I have 3 Sata HDD installed and one PATA IDE removable HDD carrier. I have not noticed any slow down on boot-up. I presume your second SATA HDD is blank?AmigaDave wrote:Do the rest of you find that having a second SATA hard drive slows down the OS4.1.5 boot time by several minutes, even though there is nothing on that hard drive? If yes, is there a documented way to reduce this delay when using two hard drives, or will it automatically get better, once I complete the dual boot installation of one or more versions of Linux on my 2nd hard drive?
I am open to suggestions on which version of Linux is the best to install on my X1000's 2nd hard drive, and the reasons why you prefer it over all other Linux versions (speed, ease of use, number of included software programs, etc.).
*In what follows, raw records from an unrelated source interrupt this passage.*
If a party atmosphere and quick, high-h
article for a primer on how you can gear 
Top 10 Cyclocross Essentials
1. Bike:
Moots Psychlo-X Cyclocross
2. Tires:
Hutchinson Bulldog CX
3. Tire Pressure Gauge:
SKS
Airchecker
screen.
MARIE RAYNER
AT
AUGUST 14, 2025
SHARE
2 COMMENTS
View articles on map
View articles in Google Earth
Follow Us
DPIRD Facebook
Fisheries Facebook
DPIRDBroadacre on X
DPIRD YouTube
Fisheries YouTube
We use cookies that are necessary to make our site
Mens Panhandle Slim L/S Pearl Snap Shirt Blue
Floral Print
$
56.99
I can't wait for my back to get fixed, so I can spend more time in front of my X1000. Only 10 more days until I can discuss the possibility of a 2nd back surgery which will hopefully fix me up good as new (or at least good enough).
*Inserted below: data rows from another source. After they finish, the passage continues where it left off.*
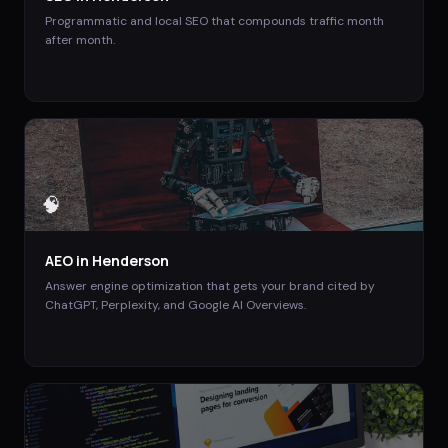
Programmatic and local SEO that compounds traffic month
after month.
🧠
AEO
in
Henderson
Answer engine optimization that gets your brand cited by
ChatGPT, Perplexity, and Google AI Overviews.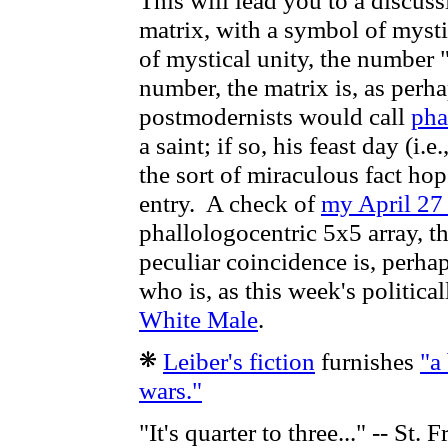
This will lead you to a discuss
matrix, with a symbol of mysti
of mystical unity, the number "
number, the matrix is, as perh
postmodernists would call
pha
a saint; if so, his feast day (i.
the sort of miraculous fact hop
entry. A check of
my April 27
phallologocentric 5x5 array, t
peculiar coincidence is, perhap
who is, as this week's politica
White Male
.
Leiber's fiction
furnishes
"a
wars."
"It's quarter to three..." -- St. 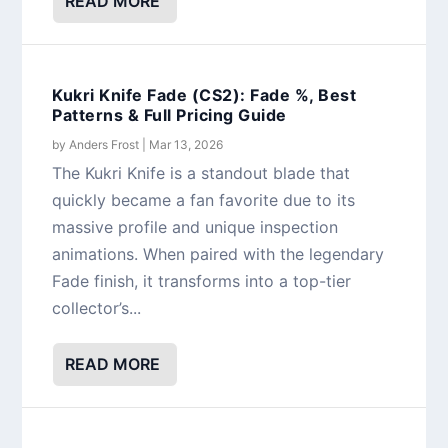
READ MORE
Kukri Knife Fade (CS2): Fade %, Best
Patterns & Full Pricing Guide
by
Anders Frost
|
Mar 13, 2026
The Kukri Knife is a standout blade that
quickly became a fan favorite due to its
massive profile and unique inspection
animations. When paired with the legendary
Fade finish, it transforms into a top-tier
collector’s...
READ MORE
I look forward to seeing several of you at this year's 2012 AmiWest Show in Oct. (back surgery scheduling permitting).
Edit: I forgot to ask, have any of you experienced any problems booting OS4.1.5 while you have more than 2gb of RAM installed within your X1000? When I installed my 2nd SATA hard drive, I also installed my additional 4gb of RAM giving me a total of 6gb RAM, but my X1000 refused to boot with that configuration. Is there a setting I am missing which is documented in the manual or guide somewhere, but I missed in my quick reading of them?
I have 4GB of RAM installed. Some of the betatesters have up to 8GB RAM installed.
As for which version of GNU/Linux to install it comes down to personal choice. Although as a guide:-
Debian Squeeze - the basic Linux distro (which all the others are really based on) - very stable but at the time of writing does not fully support 2D/3D hardware acceleration with Radeon 4650
Debian Wheezy - (the latest experimental Debian release) - less stable than Debian Squeeze but supports 2D/3D acceleration with Radeon 4650
MintPPC - installs all of the multimdia codecs and supports 2D/3D acceleration with Radeon 4650
Ubuntu - Not all multimedia codecs are installed automatically but does support 2D/3D acceleration with Radeon 4650
CruxPPC - slightly more complex installation procedure for Linux novices
Gentoo - more complex installation procedure
Fedora - based on the latest beta version of PowerPC 64 which has a few issues but does support 2D/3D accerelation with Radeon 4650. (Pat Wall created an image of a root filesystem that can be written to a USBStick of 4GB).
I tend to use either Ubuntu or MintPPC but really the choice is yours. I recommend you read through the Installation guide to see what is involved with each distro, bearing in mind that the guide evolved from the original Debian Squeeze installation. Note: the latest version of the guide runs to 65 pages!